Newfoundland and Labrador Liquor Corporation
- Company type: Crown Corporation
- Industry: Beverages
- Founded: St. John's, Newfoundland and Labrador (1954)
- Headquarters: St. John's, Newfoundland and Labrador, Canada
- Key people: Bruce Keating, President and CEO
- Products: Alcohol, Beer, Wine, Spirits, Ciders
- Revenue: $264,100,000 CAD
- Number of employees: 637
- Website: www.nlliquor.com

= Newfoundland and Labrador Liquor Corporation =

The Newfoundland and Labrador Liquor Corporation is a provincial crown corporation of the Canadian province of Newfoundland and Labrador. It is responsible for managing the importation, sale and distribution of beverage alcohol and recreational cannabis within the province. The name is officially abbreviated NLC, although "Labrador" was added to the official full company name after the abbreviation was established.

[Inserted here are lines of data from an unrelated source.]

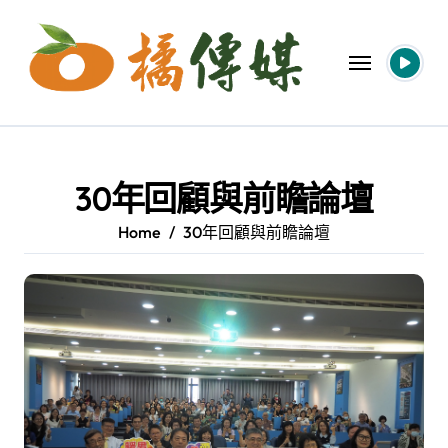
Skip
to
content
30年回顧與前瞻論壇
Home
30年回顧與前瞻論壇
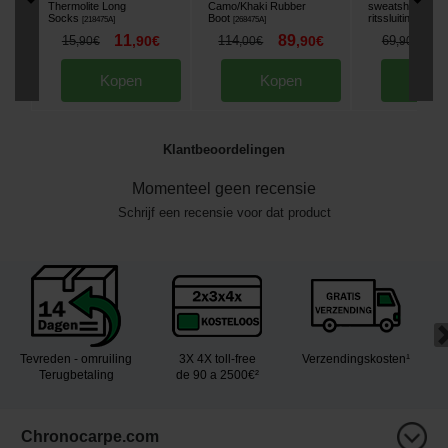
Thermolite Long
Camo/Khaki Rubber
sweatshirt met v
Socks
Boot
ritssluiting
[
218475A
]
[
268475A
]
[
268774
11
89
5
15
,
90
€
114
,
90
€
69
,
90
€
,
00
€
,
90
€
Kopen
Kopen
Kop
Klantbeoordelingen
Momenteel geen recensie
Schrijf een recensie voor dat product
Tevreden - omruiling
3X 4X toll-free
Verzendingskosten¹
Terugbetaling
de 90 a 2500€²
Chronocarpe.com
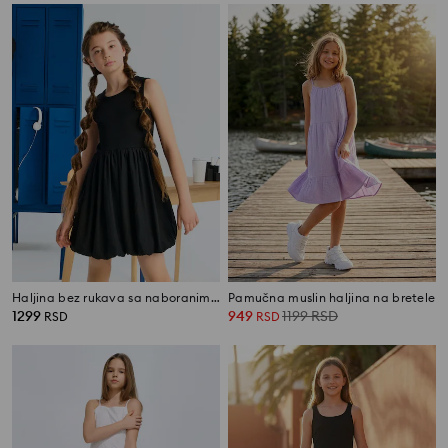
Haljina bez rukava sa naboranim donjim rubom
Pamučna muslin haljina na bretele
1299
949
1199
RSD
RSD
RSD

The Corporation's headquarters is on Kenmount Road in St. John's. It operates 28 retail stores and one distribution centre, and also licences and services over 140 agency stores in the smaller communities.

Each year, NLC engages in the manufacture of alcoholic beverages through its co-packing division Rock Spirits, blending and bottling over 350,000 cases of spirits.

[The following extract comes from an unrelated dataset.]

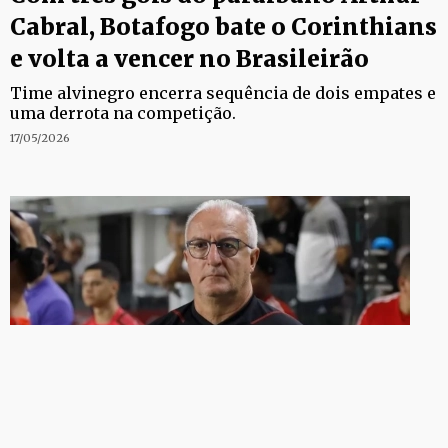
Cabral, Botafogo bate o Corinthians
e volta a vencer no Brasileirão
Time alvinegro encerra sequência de dois empates e
uma derrota na competição.
17/05/2026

Products blended and bottled by the Corporation include dark rums (including Newfoundland Screech), amber rum, gin, brandy, two Canadian whiskies and two vodkas including Iceberg Vodka and Crystal Head Vodka brands. Much of this product, especially Screech and Iceberg Vodka, is manufactured for export and thus provides an additional source of revenue for the provincial government.

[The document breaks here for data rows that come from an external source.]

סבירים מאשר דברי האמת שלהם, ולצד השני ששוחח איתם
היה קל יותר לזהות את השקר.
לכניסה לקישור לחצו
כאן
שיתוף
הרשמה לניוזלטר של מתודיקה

NLC also operates in partnership with the provincial Government Services Centre and enforcement agencies to ensure compliance with the Acts and Regulations pertaining to the sale, transportation and distribution of beverage alcohol within the province. These Acts and Regulations include the Liquor Corporation Act, the Liquor Control Act and Liquor Licensing Regulations.